Il faut, de prime abord, noter que la situation de l’employé a beaucoup changé ces dernières années : son revenu a augmenté, une bonne partie de personnes travaillent pur leur propre compte. De plus, l’essor des technologies de l’information a permis aux industries, dans un contexte de globalisation, de mieux gérer les problèmes d’expatriation des employés et d’apporter un équilibre travail-famille à ces derniers. De plus, de nouvelles techniques managériales sont mises au point compte tenu de la place qu’occupe l’actif « humain » au sein de l’entreprise. Ceci impose aux employés l’acquisition de nouvelles habiletés qu’ils développeront dans leurs relations avec leurs patrons, leurs collègues, leurs clients, leurs fournisseurs, etc. Au regard de tous ces changements, les entreprises pharmaceutiques doivent pouvoir mettre en oeuvre des stratégies efficaces pour en tirer profit. Il s’agira par exemple de comprendre que les employés ne démissionnent pas toujours pour des raisons pécuniaires mais plutôt pour « quitter » un mauvais patron et de faciliter les relations patrons-employés. Par ailleurs, les challenges des cinq prochaines années (distribution des produits et services, recrutement du personnel, etc.) doivent être relevés grâce à l’amélioration des outils technologiques exploités, la responsabilisation de l’employé, l’accès effectif à l’information, la communication et les investissements en R&D pour recruter de nouveaux talents, etc.

Les besoins en nouvelles sources de capital humain, nouvelles habiletés, nouvelles méthodes de recrutement, « rétention » du personnel, management et développement et les nouvelles exigences socio-environnementales requièrent une politique profonde, plutôt que de simples ajustements, en ressources humaines susceptible d’apporter le regain d’énergie dont aura besoin l’industrie pharmaceutique les prochaines années.

Toutefois, bien que l’article n’en ait pas fait mention, il faut noter que la crise qui frappe l’industrie pharmaceutique n’est pas seulement liée aux ressources humaines.

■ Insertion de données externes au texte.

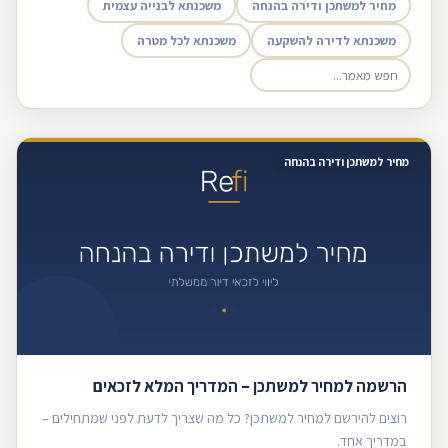
מחיר למשתכן ודירה בהנחה
משכנתא לבנייה עצמית
משכנתא לדירה להשקעה
משכנתא לכל מטרה
מחיר למשתכן ודירה בהנחה
הרשמה למחיר למשתכן – המדריך המלא לזכאים
רוצים להירשם למחיר למשתכן? כל מה שצריך לדעת לפני שמתחילים –
במדריך אחד.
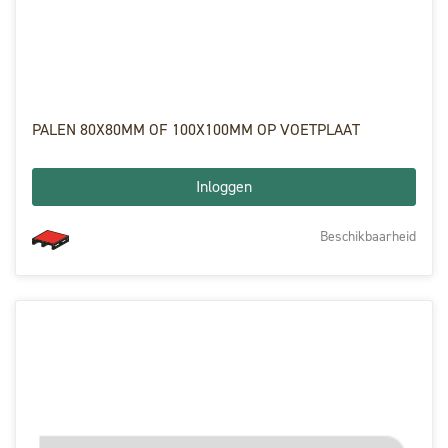
PALEN 80X80MM OF 100X100MM OP VOETPLAAT
Inloggen
Beschikbaarheid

En effet, un défi majeur que devra relever le secteur pharmaceutique dans les pays du tiers-monde est de lutter –même si cela peut paraître quelque peu utopique- contre le phénomène de « contrefaçon » de médicaments qui, d’une part est dans un sens « nuisible » aux populations consommatrices et, d’autre part, défavorise la conquête de certains marchés du Sud. Par ailleurs, dans le contexte actuel de nouvelle économie, l’industrie pharmaceutique n’est pas la seule qui devra se soumettre à des réorganisations. Tous les secteurs sont aujourd’hui fortement influencés par leur environnement externe et devraient mettre en place toute une politique de recrutement des ressources humaines qualifiées susceptibles d’élever leur niveau de rendement, adopter des modèles organisationnels flexibles et favorables à leur expansion et à travers lesquels, ils pourraient mieux contrôler leur « futur ».